───── Raw data ─────

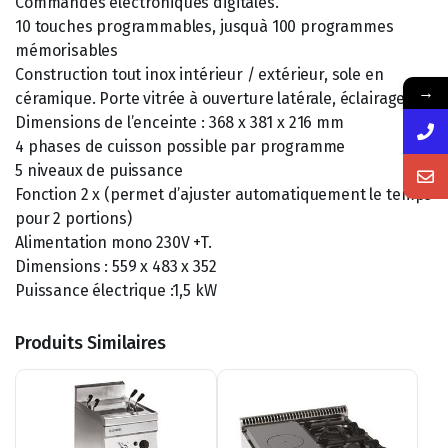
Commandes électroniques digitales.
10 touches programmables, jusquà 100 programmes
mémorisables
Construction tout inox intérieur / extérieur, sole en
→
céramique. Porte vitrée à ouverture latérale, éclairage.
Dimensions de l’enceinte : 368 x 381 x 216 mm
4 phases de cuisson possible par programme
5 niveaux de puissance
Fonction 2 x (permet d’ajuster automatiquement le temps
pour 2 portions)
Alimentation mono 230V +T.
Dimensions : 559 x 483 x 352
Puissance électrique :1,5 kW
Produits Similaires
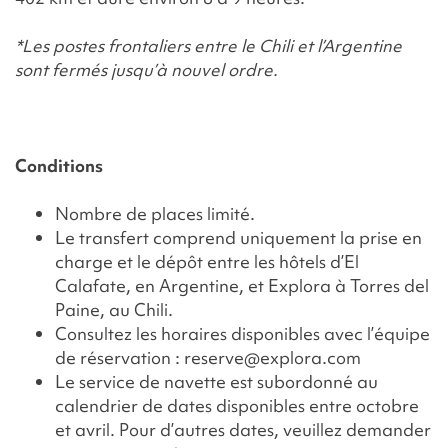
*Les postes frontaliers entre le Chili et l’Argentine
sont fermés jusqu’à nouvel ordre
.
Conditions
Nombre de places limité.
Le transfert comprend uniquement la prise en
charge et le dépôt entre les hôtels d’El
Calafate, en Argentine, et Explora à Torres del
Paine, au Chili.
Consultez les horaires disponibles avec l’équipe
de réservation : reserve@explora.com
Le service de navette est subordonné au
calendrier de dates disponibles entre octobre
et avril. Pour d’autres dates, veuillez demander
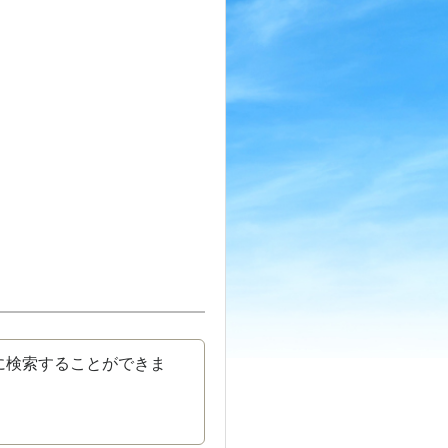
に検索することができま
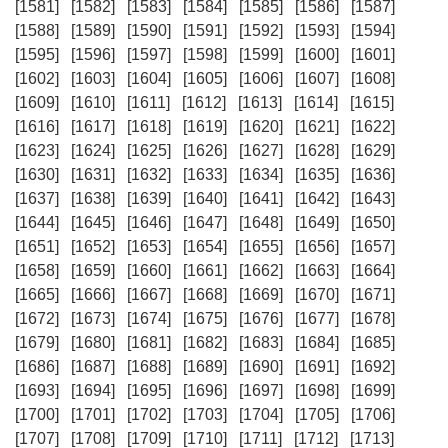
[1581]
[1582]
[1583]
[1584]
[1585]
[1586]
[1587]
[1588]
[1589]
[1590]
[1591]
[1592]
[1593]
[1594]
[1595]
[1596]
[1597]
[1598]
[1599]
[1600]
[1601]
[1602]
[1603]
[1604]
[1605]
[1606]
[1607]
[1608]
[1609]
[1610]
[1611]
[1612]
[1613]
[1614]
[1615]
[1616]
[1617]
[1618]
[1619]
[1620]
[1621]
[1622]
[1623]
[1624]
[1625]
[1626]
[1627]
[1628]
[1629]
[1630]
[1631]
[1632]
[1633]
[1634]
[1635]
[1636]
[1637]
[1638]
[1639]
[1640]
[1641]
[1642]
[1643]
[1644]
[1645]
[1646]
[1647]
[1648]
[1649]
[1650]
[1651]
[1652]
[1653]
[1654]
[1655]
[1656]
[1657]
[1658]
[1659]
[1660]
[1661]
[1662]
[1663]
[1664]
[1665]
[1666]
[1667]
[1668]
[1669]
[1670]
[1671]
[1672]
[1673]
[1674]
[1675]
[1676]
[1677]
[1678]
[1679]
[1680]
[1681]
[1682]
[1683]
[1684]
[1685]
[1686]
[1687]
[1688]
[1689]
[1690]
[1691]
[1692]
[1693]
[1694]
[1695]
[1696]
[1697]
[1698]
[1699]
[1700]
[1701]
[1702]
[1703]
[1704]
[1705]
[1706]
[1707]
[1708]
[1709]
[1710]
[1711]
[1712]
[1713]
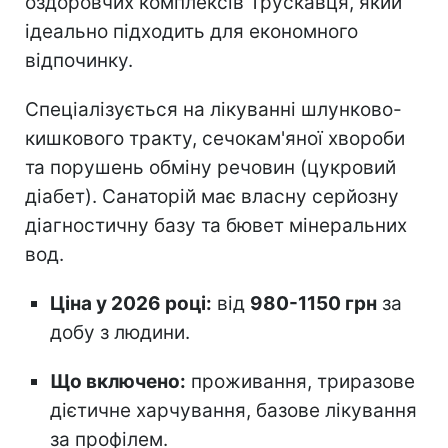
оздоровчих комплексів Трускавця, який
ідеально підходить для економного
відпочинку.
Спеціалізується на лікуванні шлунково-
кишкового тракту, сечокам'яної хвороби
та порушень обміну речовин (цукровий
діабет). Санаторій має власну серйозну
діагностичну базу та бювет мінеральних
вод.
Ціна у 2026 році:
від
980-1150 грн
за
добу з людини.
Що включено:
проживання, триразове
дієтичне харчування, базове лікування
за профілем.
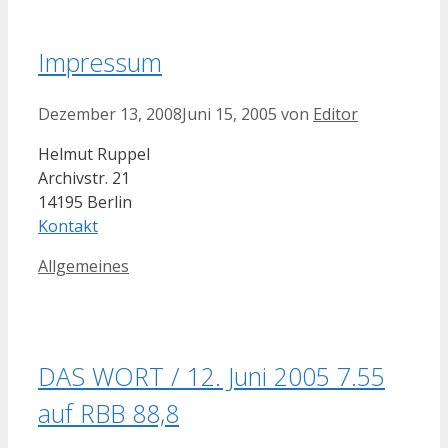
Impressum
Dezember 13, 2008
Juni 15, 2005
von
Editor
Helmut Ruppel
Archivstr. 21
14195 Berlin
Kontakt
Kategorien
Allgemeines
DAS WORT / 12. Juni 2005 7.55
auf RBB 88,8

─────

Task requirements: Go through the entries above and copy each line holding the string "Chili".

Response below:
*Les postes frontaliers entre le Chili et l’Argentine
Paine, au Chili.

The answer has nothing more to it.